Karena 97% penduduk Ainu tinggal di bawah tanah, menurut Jeffry Gayman, seorang Pendidik Antropolog Universitas Hokkaido yang telah bekerja dengan Ainu selama 15 tahun.
Baca Juga: Apakah Manga dan Anime Dapat Membentuk Dunia Melihat Jepang?
Kotan sendiri terletak sekitar 40 menit dengan mobil dari pusat kota Sapporo, ibu kota Hokkaido, pusat dibuka pada tahun 2003 untuk mengajari pengunjung Jepang dan asing lain tentang budaya Ainu dan menyebarkan pesan mereka kepada dunia.

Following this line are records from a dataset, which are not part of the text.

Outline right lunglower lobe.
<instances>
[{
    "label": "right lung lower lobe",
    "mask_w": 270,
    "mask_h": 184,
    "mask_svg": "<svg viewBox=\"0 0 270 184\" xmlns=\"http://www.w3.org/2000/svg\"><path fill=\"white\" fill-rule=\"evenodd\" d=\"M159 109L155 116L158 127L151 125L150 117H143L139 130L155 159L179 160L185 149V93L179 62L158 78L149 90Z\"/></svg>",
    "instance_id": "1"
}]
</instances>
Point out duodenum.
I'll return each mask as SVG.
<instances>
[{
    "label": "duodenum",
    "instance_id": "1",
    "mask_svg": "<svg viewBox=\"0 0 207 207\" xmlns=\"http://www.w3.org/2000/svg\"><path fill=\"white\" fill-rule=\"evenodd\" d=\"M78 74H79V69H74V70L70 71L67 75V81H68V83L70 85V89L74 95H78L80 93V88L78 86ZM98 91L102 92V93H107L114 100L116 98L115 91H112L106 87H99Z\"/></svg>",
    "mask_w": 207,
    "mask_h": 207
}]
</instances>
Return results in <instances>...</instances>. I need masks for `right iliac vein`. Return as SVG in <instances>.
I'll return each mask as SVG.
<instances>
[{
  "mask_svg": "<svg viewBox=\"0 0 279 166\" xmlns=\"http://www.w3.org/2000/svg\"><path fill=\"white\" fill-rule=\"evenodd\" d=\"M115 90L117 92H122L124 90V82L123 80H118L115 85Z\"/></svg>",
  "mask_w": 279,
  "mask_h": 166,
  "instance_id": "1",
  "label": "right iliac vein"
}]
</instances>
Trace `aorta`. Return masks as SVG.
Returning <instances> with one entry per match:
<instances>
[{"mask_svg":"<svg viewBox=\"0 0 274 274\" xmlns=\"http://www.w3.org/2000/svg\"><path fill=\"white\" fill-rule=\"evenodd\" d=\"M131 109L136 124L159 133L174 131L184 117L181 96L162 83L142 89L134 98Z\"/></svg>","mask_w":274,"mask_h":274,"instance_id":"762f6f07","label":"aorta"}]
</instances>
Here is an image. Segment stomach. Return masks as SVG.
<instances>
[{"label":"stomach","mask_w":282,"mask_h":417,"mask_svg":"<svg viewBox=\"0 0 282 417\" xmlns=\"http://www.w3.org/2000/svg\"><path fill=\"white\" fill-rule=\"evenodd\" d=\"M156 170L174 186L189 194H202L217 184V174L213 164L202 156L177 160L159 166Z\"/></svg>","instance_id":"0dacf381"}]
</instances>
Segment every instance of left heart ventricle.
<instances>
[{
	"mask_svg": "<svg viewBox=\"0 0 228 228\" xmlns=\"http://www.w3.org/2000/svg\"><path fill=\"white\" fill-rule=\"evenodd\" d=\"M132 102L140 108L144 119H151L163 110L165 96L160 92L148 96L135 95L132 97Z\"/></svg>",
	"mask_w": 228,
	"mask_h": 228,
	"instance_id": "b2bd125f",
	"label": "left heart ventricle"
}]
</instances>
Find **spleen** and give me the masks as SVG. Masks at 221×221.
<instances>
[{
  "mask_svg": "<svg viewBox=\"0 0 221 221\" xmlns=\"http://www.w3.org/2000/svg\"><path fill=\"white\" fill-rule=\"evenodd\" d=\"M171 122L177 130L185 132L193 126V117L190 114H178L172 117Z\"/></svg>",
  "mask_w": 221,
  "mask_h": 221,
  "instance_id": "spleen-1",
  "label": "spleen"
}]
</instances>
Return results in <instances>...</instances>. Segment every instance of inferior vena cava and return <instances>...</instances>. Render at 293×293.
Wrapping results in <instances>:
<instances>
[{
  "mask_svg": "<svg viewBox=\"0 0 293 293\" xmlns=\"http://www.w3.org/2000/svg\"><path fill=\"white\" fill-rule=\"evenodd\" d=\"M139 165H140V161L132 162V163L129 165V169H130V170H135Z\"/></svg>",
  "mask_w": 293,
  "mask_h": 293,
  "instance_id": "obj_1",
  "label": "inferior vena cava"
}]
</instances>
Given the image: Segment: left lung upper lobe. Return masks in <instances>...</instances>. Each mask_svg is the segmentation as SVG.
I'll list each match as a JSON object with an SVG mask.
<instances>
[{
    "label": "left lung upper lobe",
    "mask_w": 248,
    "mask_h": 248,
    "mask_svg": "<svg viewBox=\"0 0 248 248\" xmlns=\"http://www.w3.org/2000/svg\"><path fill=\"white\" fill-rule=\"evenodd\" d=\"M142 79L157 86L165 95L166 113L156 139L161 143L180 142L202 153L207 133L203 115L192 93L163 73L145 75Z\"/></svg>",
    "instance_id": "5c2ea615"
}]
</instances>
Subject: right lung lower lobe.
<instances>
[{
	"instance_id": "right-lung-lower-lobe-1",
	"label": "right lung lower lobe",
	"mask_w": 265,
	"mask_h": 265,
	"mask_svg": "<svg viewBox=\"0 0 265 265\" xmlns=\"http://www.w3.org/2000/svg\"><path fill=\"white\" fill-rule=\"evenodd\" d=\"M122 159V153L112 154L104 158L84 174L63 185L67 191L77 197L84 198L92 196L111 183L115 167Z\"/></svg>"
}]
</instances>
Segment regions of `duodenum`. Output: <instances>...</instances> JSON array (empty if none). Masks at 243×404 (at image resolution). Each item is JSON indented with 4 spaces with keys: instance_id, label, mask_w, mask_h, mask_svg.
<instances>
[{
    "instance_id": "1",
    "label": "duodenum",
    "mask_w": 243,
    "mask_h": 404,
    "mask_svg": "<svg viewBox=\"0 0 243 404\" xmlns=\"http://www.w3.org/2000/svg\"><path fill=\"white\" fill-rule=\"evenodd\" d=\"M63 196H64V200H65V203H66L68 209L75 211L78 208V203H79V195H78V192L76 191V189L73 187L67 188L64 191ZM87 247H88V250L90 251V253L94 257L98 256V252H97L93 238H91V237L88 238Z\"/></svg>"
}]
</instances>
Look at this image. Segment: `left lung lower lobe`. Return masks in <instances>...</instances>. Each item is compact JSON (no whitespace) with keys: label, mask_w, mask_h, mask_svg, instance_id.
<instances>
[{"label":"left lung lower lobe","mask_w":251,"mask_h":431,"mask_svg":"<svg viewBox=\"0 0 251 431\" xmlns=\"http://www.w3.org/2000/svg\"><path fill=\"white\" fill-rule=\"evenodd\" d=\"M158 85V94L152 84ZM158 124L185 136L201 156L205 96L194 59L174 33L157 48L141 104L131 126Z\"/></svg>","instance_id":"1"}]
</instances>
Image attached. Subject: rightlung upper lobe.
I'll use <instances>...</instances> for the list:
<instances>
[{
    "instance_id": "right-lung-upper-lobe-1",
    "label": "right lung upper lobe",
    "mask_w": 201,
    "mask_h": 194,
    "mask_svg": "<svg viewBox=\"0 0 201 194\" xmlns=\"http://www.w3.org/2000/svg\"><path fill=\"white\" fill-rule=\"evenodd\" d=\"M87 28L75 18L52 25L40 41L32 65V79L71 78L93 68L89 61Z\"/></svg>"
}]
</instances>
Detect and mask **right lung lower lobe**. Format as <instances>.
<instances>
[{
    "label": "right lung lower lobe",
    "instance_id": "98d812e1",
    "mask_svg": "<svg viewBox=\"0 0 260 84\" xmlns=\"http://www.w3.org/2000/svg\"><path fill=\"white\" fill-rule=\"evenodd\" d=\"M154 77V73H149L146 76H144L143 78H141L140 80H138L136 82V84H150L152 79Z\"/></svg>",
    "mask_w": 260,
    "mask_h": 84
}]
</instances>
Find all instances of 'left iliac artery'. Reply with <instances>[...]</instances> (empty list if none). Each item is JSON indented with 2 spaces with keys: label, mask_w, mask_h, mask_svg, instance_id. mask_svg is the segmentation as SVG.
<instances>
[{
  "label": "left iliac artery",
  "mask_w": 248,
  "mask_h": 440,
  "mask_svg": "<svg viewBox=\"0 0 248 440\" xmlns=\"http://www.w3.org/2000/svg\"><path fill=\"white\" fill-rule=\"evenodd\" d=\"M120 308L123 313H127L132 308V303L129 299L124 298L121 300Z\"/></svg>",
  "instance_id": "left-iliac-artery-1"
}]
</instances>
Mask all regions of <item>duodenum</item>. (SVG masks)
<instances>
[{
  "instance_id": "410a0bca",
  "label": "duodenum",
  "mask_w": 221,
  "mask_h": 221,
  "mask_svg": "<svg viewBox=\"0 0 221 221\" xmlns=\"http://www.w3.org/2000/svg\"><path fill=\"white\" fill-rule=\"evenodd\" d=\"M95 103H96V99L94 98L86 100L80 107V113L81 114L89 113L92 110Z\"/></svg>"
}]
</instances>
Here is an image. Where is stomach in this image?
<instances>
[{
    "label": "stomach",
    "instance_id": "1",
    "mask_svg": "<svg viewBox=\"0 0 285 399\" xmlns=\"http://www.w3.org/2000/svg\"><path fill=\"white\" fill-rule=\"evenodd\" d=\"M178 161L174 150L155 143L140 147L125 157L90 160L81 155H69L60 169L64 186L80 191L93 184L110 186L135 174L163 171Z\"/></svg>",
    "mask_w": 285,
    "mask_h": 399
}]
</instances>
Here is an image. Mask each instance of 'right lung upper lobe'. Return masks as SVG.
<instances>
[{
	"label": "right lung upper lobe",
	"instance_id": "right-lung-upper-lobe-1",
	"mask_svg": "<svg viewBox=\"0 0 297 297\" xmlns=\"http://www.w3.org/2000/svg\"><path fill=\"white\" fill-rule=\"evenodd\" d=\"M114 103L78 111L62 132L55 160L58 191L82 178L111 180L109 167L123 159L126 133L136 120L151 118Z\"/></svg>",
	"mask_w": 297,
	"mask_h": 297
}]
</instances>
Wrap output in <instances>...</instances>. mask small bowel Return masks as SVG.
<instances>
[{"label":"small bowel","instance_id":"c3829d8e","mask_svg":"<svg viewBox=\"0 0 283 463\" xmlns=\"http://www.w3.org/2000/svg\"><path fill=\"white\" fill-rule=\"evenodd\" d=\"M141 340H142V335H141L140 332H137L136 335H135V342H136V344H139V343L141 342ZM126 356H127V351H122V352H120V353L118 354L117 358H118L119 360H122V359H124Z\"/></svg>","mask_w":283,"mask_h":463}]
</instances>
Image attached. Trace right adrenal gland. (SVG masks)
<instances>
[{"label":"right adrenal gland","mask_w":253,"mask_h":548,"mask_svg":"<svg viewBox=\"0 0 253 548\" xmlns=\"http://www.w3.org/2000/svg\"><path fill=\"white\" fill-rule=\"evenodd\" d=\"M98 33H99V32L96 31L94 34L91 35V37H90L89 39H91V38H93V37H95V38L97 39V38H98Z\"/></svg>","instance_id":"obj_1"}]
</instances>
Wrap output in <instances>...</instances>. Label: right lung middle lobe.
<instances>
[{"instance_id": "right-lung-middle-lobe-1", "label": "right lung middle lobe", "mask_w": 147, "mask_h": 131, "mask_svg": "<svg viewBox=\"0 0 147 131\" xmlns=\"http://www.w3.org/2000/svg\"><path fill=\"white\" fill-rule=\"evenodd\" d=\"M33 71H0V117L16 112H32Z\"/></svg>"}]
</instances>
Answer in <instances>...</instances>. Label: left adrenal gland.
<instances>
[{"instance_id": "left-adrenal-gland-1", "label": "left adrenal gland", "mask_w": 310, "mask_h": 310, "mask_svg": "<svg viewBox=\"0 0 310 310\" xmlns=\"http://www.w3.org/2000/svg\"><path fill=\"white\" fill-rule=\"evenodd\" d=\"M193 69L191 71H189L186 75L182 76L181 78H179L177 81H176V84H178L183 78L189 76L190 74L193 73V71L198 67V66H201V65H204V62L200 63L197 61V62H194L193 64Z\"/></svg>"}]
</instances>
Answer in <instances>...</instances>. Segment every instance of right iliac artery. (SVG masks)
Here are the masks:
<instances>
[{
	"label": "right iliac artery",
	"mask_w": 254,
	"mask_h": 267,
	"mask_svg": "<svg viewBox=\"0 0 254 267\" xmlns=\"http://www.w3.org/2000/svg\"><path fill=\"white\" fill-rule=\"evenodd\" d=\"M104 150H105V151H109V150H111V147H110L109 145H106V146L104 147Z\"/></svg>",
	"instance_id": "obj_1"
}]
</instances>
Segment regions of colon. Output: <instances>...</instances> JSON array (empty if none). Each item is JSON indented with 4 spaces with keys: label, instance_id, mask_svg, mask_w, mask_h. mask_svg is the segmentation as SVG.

Kotan adalah replika untuk menunjukkan kepada orang-orang seperti apa kehidupan tradisional Ainu. Namun, tidak ada yang tinggal di sana.
Hanya beberapa dari orang Ainu yang tersisa, tersebar di Hokkaido, dengan sebagian besar dari sekitar 20.000 Ainu (tidak ada angka resmi) berasimilasi dengan kota-kota kecil di sekitar pulau.
Meski begitu, para pelancong yang melihat dengan cermat akan dapat melihat jejak budaya mereka di mana-mana. Banyak nama tempat di Hokkaido memiliki asal Ainu, seperti "Sapporo", yang berasal dari kata Ainu sat (kering), poro (besar) dan hewan peliharaan (sungai) karena lokasinya di sekitar Sungai Toyohira; atau "Shiretoko"--sebuah semenanjung yang menonjol dari ujung timur laut Hokkaido--yang dapat diterjemahkan sebagai "tanah" (siri) dan "titik yang menonjol" (etuk).